EXTRACTED DATA -

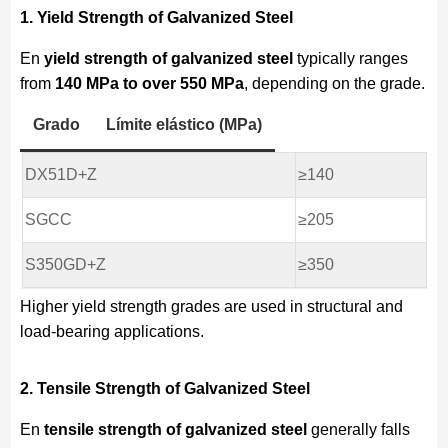
1. Yield Strength of Galvanized Steel
En
yield strength of galvanized steel
typically ranges
from
140 MPa to over 550 MPa
, depending on the grade.
Grado
Límite elástico (MPa)
DX51D+Z
≥140
SGCC
≥205
S350GD+Z
≥350
Higher yield strength grades are used in structural and
load-bearing applications.
2. Tensile Strength of Galvanized Steel
En
tensile strength of galvanized steel
generally falls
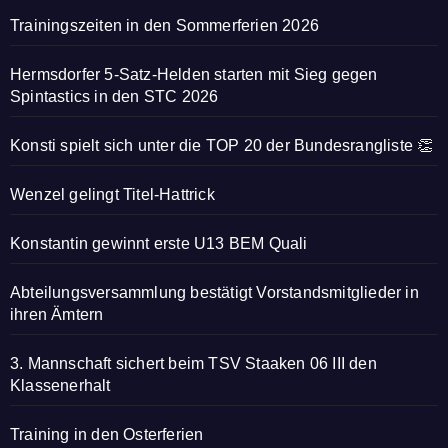
Trainingszeiten in den Sommerferien 2026
Hermsdorfer 5-Satz-Helden starten mit Sieg gegen
Spintastics in den STC 2026
Konsti spielt sich unter die TOP 20 der Bundesrangliste 👏
Wenzel gelingt Titel-Hattrick
Konstantin gewinnt erste U13 BEM Quali
Abteilungsversammlung bestätigt Vorstandsmitglieder in
ihren Ämtern
3. Mannschaft sichert beim TSV Staaken 06 III den
Klassenerhalt
Training in den Osterferien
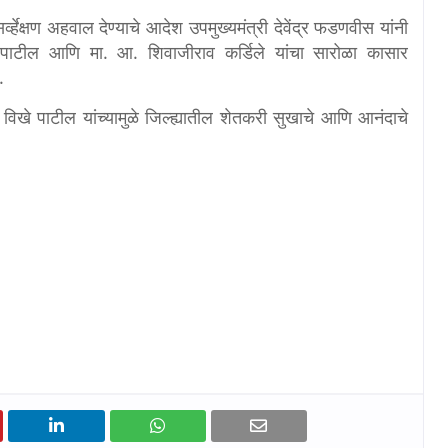
ेक्षण अहवाल देण्याचे आदेश उपमुख्यमंत्री देवेंद्र फडणवीस यांनी
ाटील आणि मा. आ. शिवाजीराव कर्डिले यांचा सारोळा कासार
ा.
विखे पाटील यांच्यामुळे जिल्ह्यातील शेतकरी सुखाचे आणि आनंदाचे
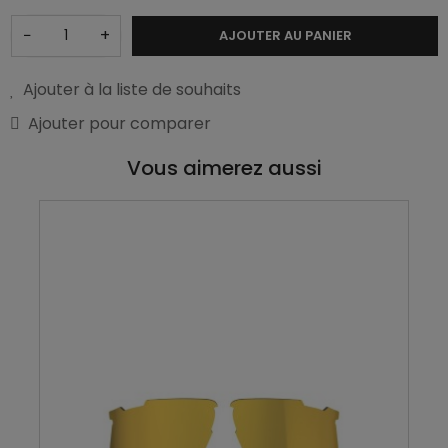
−
+
AJOUTER AU PANIER
Ajouter à la liste de souhaits
Ajouter pour comparer
Vous aimerez aussi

ASSIGNMENT -
A word-for-word copy of all the data, without pictures, is the expected output.

ANSWER FOR THIS EXERCISE -
1. Yield Strength of Galvanized Steel
En
yield strength of galvanized steel
typically ranges
from
140 MPa to over 550 MPa
, depending on the grade.
Grado
Límite elástico (MPa)
DX51D+Z
≥140
SGCC
≥205
S350GD+Z
≥350
Higher yield strength grades are used in structural and
load-bearing applications.
2. Tensile Strength of Galvanized Steel
En
tensile strength of galvanized steel
generally falls
Trainingszeiten in den Sommerferien 2026
Hermsdorfer 5-Satz-Helden starten mit Sieg gegen
Spintastics in den STC 2026
Konsti spielt sich unter die TOP 20 der Bundesrangliste 👏
Wenzel gelingt Titel-Hattrick
Konstantin gewinnt erste U13 BEM Quali
Abteilungsversammlung bestätigt Vorstandsmitglieder in
ihren Ämtern
3. Mannschaft sichert beim TSV Staaken 06 III den
Klassenerhalt
Training in den Osterferien
ेक्षण अहवाल देण्याचे आदेश उपमुख्यमंत्री देवेंद्र फडणवीस यांनी
ाटील आणि मा. आ. शिवाजीराव कर्डिले यांचा सारोळा कासार
ा.
विखे पाटील यांच्यामुळे जिल्ह्यातील शेतकरी सुखाचे आणि आनंदाचे
−
+
AJOUTER AU PANIER
Ajouter à la liste de souhaits
Ajouter pour comparer
Vous aimerez aussi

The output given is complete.